Mexicanos elegem seus juízes sob risco de politizar o Judiciário

Os mexicanos começarão a eleger seus juízes no próximo domingo, um exercício inédito que o governo de esquerda defende como luta contra a impunidade, mas que, para os críticos, consolidará um regime autoritário e abrirá caminho para a criminalidade.
A eleição é resultado de uma reforma promovida pelo ex-presidente Andrés Manuel López Obrador (2018-2024), que enfrentou bloqueios judiciais em projetos ambiciosos, de mudanças constitucionais a grandes obras públicas.
Sua sucessora e colega de partido, a esquerdista Claudia Sheinbaum, argumenta que o voto popular ajudará a reduzir os níveis de impunidade: 90% dos casos não resultam em condenação.
Para os críticos, o verdadeiro objetivo é controlar o Judiciário e eliminar o único contrapeso ao partido no poder, que domina o Legislativo e a maioria dos governos estaduais.

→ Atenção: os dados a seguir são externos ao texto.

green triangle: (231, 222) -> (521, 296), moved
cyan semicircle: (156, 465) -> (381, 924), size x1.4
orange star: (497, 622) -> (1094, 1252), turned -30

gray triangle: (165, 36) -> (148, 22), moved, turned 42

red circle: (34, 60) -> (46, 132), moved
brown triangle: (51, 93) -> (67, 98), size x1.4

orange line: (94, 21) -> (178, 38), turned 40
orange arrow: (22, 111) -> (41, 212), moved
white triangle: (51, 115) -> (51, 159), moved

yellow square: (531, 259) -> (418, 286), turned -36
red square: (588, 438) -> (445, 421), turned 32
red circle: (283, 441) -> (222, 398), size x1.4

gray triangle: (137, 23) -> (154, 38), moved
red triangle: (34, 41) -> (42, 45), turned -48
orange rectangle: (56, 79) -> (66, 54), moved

"Há quem diga que o povo não sabe. Bem, estão muito enganados. O povo é muito inteligente e sabe em quem vai votar", afirma a popular presidente, que rejeita a ideia de que os mexicanos sejam indiferentes à eleição.
No entanto, estima-se que apenas metade dos eleitores saiba a data da eleição e quatro em cada dez têm certeza de que participarão, segundo pesquisas dos jornais El Universal e El País.

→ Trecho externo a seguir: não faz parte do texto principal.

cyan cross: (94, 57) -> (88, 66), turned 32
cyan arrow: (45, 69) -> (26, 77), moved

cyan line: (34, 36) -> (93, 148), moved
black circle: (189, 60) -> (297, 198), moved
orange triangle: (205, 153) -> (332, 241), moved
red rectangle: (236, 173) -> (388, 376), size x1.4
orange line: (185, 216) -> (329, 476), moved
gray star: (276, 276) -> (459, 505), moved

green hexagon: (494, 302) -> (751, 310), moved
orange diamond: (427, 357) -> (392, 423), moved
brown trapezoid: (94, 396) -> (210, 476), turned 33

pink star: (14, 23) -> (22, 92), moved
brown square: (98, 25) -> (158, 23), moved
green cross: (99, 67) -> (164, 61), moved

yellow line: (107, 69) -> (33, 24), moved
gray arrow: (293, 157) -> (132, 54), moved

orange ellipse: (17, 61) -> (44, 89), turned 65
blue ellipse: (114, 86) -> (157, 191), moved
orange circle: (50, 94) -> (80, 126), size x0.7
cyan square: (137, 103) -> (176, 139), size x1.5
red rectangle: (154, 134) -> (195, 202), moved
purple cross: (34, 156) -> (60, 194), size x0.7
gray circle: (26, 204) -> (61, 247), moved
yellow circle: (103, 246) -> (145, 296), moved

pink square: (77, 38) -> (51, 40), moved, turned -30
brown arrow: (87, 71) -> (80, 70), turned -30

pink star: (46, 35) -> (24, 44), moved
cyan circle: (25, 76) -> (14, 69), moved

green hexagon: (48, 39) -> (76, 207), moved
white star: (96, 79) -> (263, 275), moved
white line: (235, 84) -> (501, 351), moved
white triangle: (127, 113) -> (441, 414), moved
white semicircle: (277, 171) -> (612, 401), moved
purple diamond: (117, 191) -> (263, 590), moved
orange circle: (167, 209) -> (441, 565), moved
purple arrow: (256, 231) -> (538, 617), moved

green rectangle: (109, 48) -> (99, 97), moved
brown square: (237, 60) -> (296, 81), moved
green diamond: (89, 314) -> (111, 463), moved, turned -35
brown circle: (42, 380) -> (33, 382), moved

Em meio a um claro enfraquecimento dos partidos de oposição, ativistas convocaram protestos no domingo contra esta primeira fase, na qual serão eleitos 2.600 juízes federais e desembargadores de 19 dos 32 estados. Os 4.000 juízes locais restantes serão eleitos em 2027.
A eleição é inédita, pois, embora países como Estados Unidos e Bolívia contemplem a eleição popular de alguns juízes, nenhum a utilizou até agora para nomear todos os magistrados.
Embora o processo seja apartidário no papel, especialistas acreditam que a Suprema Corte — uma grande pedra no sapato de López Obrador — poderá contar com uma maioria alinhada ao governo.
- Ex-advogada de "Chapo" -
Em um país assolado pela corrupção e criminalidade, a eleição suscita temores de que os juízes se submetam ao poder político e econômico, ou às ameaças dos traficantes de drogas.
Uma ONG crítica à eleição identificou 19 candidatos acusados de ligações com cartéis, corrupção e abuso sexual.
Silvia Delgado, ex-advogada do traficante de drogas Joaquín "El Chapo" Guzmán, que cumpre prisão perpétua nos Estados Unidos, é candidata a juíza no estado de Chihuahua, no norte do país.
A eventual vitória de um candidato questionável só poderá ser contestada após a votação, da qual participam milhares de selecionados pelos Três Poderes.
A eleição também desafia a independência do Judiciário.
"Isso poderia aumentar o risco de que os candidatos (...) busquem agradar eleitores ou patrocinadores de campanha para aumentar suas chances de reeleição", o que comprometeria a imparcialidade, alertou em um informe Margaret Satterthwaite, relatora especial das Nações Unidas sobre a independência de juízes e advogados.
Para Olimpia Rojas Luviano, advogada de 28 anos, "Justiça não é uma questão de voto" porque, acima de tudo, requer funcionários especializados e experientes.
A sociedade mexicana "não está preparada para esse exercício", acrescentou.